Problem to work on. Go through the records below line by line, counting those that contain the word "sowohl"; answer with the count only.

-- Records provided follows --

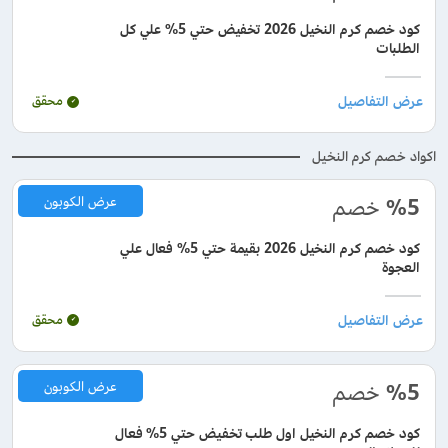
كود خصم كرم النخيل 2026 تخفيض حتي 5% علي كل
الطلبات
محقق
اكواد خصم كرم النخيل
%5
خصم
عرض الكوبون
كود خصم كرم النخيل 2026 بقيمة حتي 5% فعال علي
العجوة
محقق
%5
خصم
عرض الكوبون
كود خصم كرم النخيل اول طلب تخفيض حتي 5% فعال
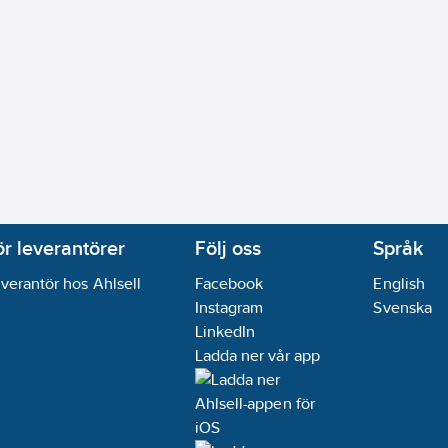
ör leverantörer
Följ oss
Språk
verantör hos Ahlsell
Facebook
English
Instagram
Svenska
LinkedIn
Ladda ner vår app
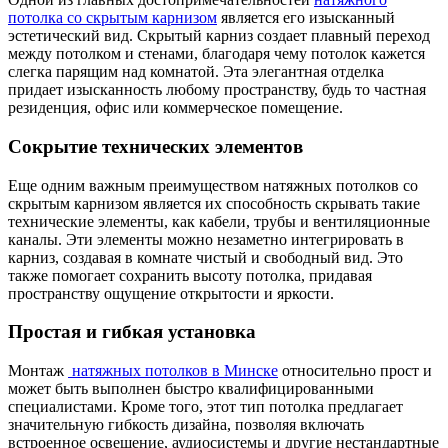
потолка со скрытым карнизом
является его изысканный
эстетический вид. Скрытый карниз создает плавный переход
между потолком и стенами, благодаря чему потолок кажется
слегка парящим над комнатой. Эта элегантная отделка
придает изысканность любому пространству, будь то частная
резиденция, офис или коммерческое помещение.
Сокрытие технических элементов
Еще одним важным преимуществом натяжных потолков со
скрытым карнизом является их способность скрывать такие
технические элементы, как кабели, трубы и вентиляционные
каналы. Эти элементы можно незаметно интегрировать в
карниз, создавая в комнате чистый и свободный вид. Это
также помогает сохранить высоту потолка, придавая
пространству ощущение открытости и яркости.
Простая и гибкая установка
Монтаж
натяжных потолков в Минске
относительно прост и
может быть выполнен быстро квалифицированными
специалистами. Кроме того, этот тип потолка предлагает
значительную гибкость дизайна, позволяя включать
встроенное освещение, аудиосистемы и другие нестандартные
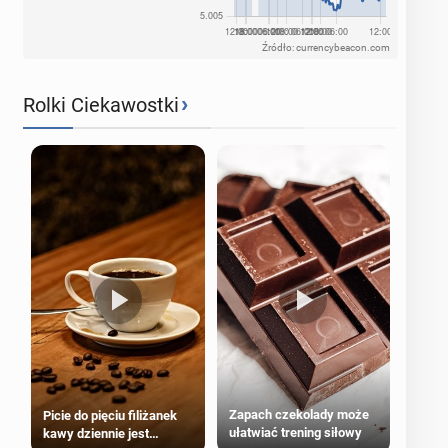
Źródło: currencybeacon.com
›
Rolki Ciekawostki
Zapach czekolady może
Picie do pięciu filiżanek
ułatwiać trening siłowy
kawy dziennie jest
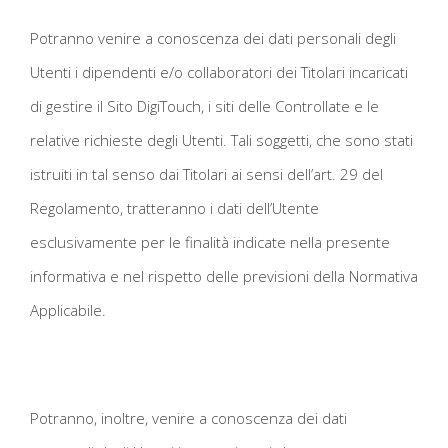
Potranno venire a conoscenza dei dati personali degli
Utenti i dipendenti e/o collaboratori dei Titolari incaricati
di gestire il Sito DigiTouch, i siti delle Controllate e le
relative richieste degli Utenti. Tali soggetti, che sono stati
istruiti in tal senso dai Titolari ai sensi dell’art. 29 del
Regolamento, tratteranno i dati dell’Utente
esclusivamente per le finalità indicate nella presente
informativa e nel rispetto delle previsioni della Normativa
Applicabile.
Potranno, inoltre, venire a conoscenza dei dati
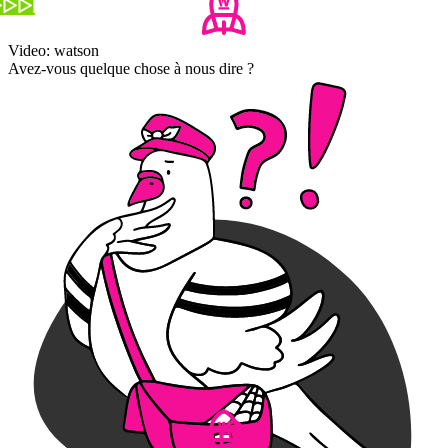
Video: watson
Avez-vous quelque chose à nous dire ?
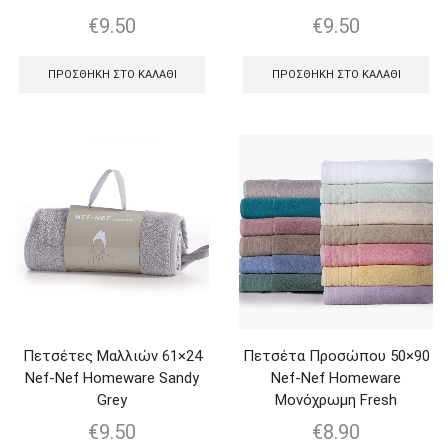
€
9.50
€
9.50
ΠΡΟΣΘΉΚΗ ΣΤΟ ΚΑΛΆΘΙ
ΠΡΟΣΘΉΚΗ ΣΤΟ ΚΑΛΆΘΙ
Πετσέτες Μαλλιών 61×24
Πετσέτα Προσώπου 50×90
Nef-Nef Homeware Sandy
Nef-Nef Homeware
Grey
Μονόχρωμη Fresh
€
9.50
€
8.90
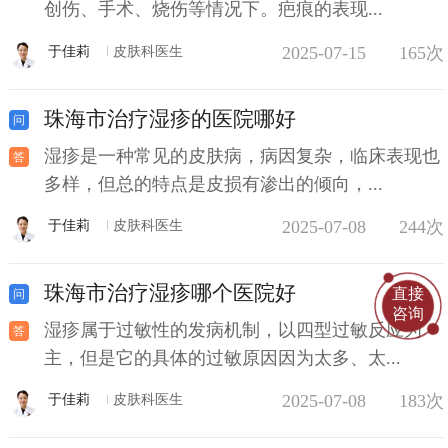
创伤、手术、烧伤等情况下。疤痕的表现...
2025-07-15
165次
于佳莉
皮肤科医生
珠海市治疗湿疹的医院哪好
湿疹是一种常见的皮肤病，病因复杂，临床表现也
多样，但总的特点是皮损有渗出的倾向，...
2025-07-08
244次
于佳莉
皮肤科医生
珠海市治疗湿疹哪个医院好
直接
咨询
湿疹属于过敏性的发病机制，以四型过敏反应为
主，但是它的具体的过敏原因因为太多、太...
2025-07-08
183次
于佳莉
皮肤科医生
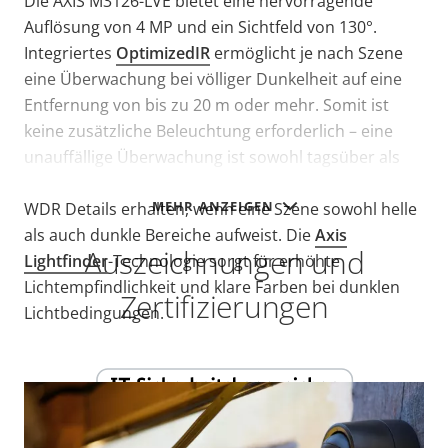
Die AXIS M3126-LVE bietet eine hervorragende
Auflösung von 4 MP und ein Sichtfeld von 130°.
Integriertes
OptimizedIR
ermöglicht je nach Szene
eine Überwachung bei völliger Dunkelheit auf eine
Entfernung von bis zu 20 m oder mehr. Somit ist
keine zusätzliche Beleuchtung erforderlich – eine
unauffällige Überwachung ist sowohl tagsüber als
auch nachts möglich. Darüber hinaus bleiben dank
MEHR ANZEIGEN
WDR Details erhalten, wenn eine Szene sowohl helle
als auch dunkle Bereiche aufweist. Die
Axis
Auszeichnungen und
Lightfinder
-Technologie sorgt für erhöhte
Lichtempfindlichkeit und klare Farben bei dunklen
Zertifizierungen
Lichtbedingungen.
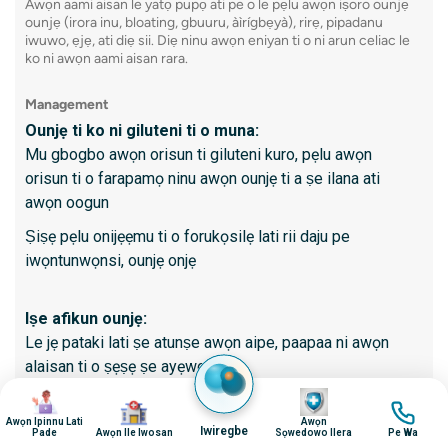
Awọn aami aisan le yatọ pupọ ati pe o le pẹlu awọn iṣoro ounjẹ
Idena 
ounjẹ (irora inu, bloating, gbuuru, àìrígbẹyà), rirẹ, pipadanu
Awọn i
iwuwo, ẹjẹ, ati diẹ sii. Diẹ ninu awọn eniyan ti o ni arun celiac le
ko ni awọn aami aisan rara.
Management
Kini lati
Ounjẹ ti ko ni giluteni ti o muna:
Nilo ã
Mu gbogbo awọn orisun ti giluteni kuro, pẹlu awọn
naa
orisun ti o farapamọ ninu awọn ounjẹ ti a ṣe ilana ati
Ojutu 
awọn oogun
lori a
Ṣiṣẹ pẹlu onijẹẹmu ti o forukọsilẹ lati rii daju pe
Aworan
iwọntunwọnsi, ounjẹ onjẹ
bariu
Ti kii
Iṣe afikun ounjẹ:
iṣẹju 
Le jẹ pataki lati ṣe atunṣe awọn aipe, paapaa ni awọn
Irẹwẹs
alaisan ti o ṣẹṣẹ ṣe ayẹwo
nipasẹ
aworan
aworan
Awọn afikun ti o wọpọ pẹlu irin, kalisiomu, Vitamin D,
aworan
aworan
Ka diẹ 
zinc, ati awọn vitamin B
Awọn Ipinnu Lati
Awọn
Iwiregbe
Pade
Awọn Ile Iwosan
Sọwedowo Ilera
Pe Wa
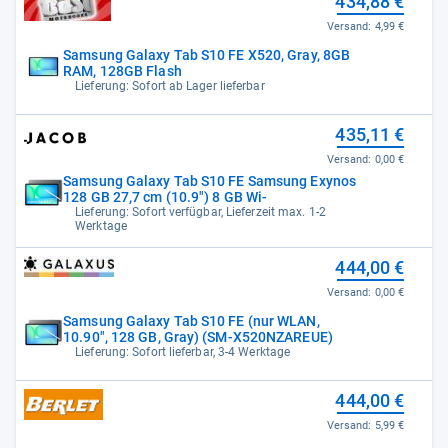
434,88 €
Versand:
4,99 €
Samsung Galaxy Tab S10 FE X520, Gray, 8GB
RAM, 128GB Flash
Lieferung: Sofort ab Lager lieferbar
435,11 €
Versand:
0,00 €
Samsung Galaxy Tab S10 FE Samsung Exynos
128 GB 27,7 cm (10.9") 8 GB Wi-
Lieferung: Sofort verfügbar, Lieferzeit max. 1-2
Werktage
444,00 €
Versand:
0,00 €
Samsung Galaxy Tab S10 FE (nur WLAN,
10.90", 128 GB, Gray) (SM-X520NZAREUE)
Lieferung: Sofort lieferbar, 3-4 Werktage
444,00 €
Versand:
5,99 €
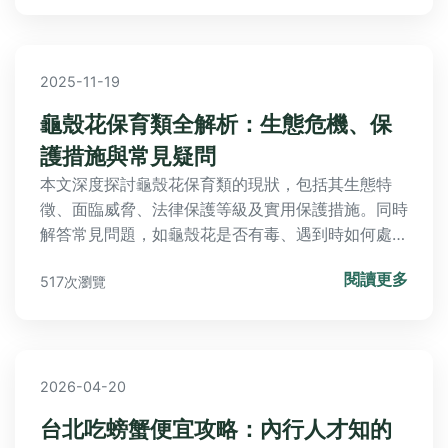
2025-11-19
龜殼花保育類全解析：生態危機、保
護措施與常見疑問
本文深度探討龜殼花保育類的現狀，包括其生態特
徵、面臨威脅、法律保護等級及實用保護措施。同時
解答常見問題，如龜殼花是否有毒、遇到時如何處理
等，提供讀者全面指南。
閱讀更多
517次瀏覽
2026-04-20
台北吃螃蟹便宜攻略：內行人才知的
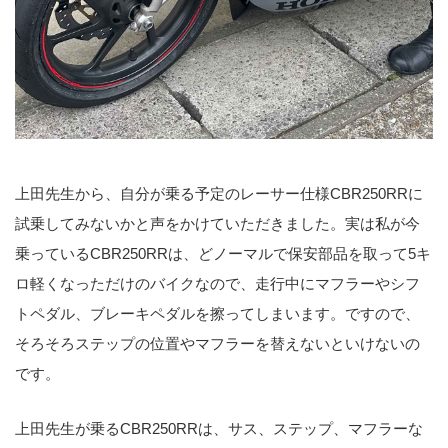
上田先生から、自分が乗る予定のレーサー仕様CBR250RRに
試乗してみないかと声をかけていただきました。実は私が今
乗っているCBR250RRは、どノーマルで保安部品を取って5キ
ロ軽くなっただけのバイクなので、走行中にマフラーやシフ
トペダル、ブレーキペダルを擦ってしまいます。ですので、
そろそろステップの位置やマフラーを替えないといけないの
です。
上田先生が乗るCBR250RRは、サス、ステップ、マフラーな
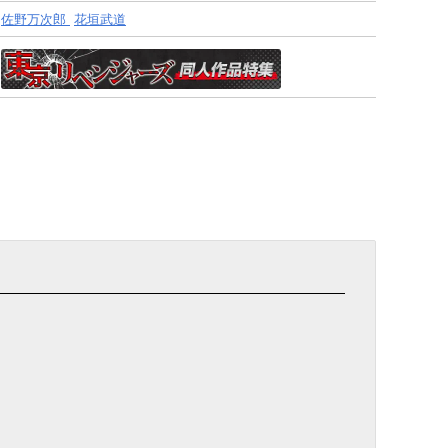
佐野万次郎
花垣武道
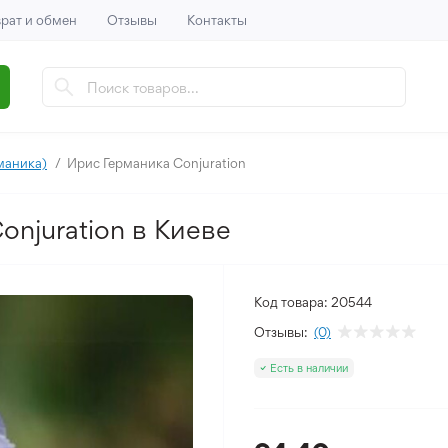
рат и обмен
Отзывы
Контакты
маника)
Ирис Германика Conjuration
onjuration в Киеве
Код товара:
20544
Отзывы:
(0)
Есть в наличии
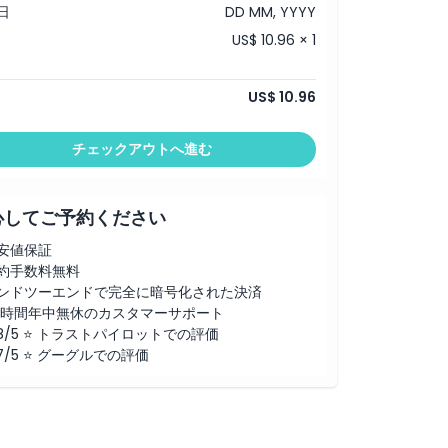
日
DD MM, YYYY
US$ 10.96 × 1
US$ 10.96
チェックアウトへ進む
心してご予約ください
安値保証
約手数料無料
ンドツーエンドで完全に暗号化された決済
4時間年中無休のカスタマーサポート
.8/5 ⭐ トラストパイロットでの評価
.7/5 ⭐ グーグルでの評価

-- Records provided concluded --

The completed task. 2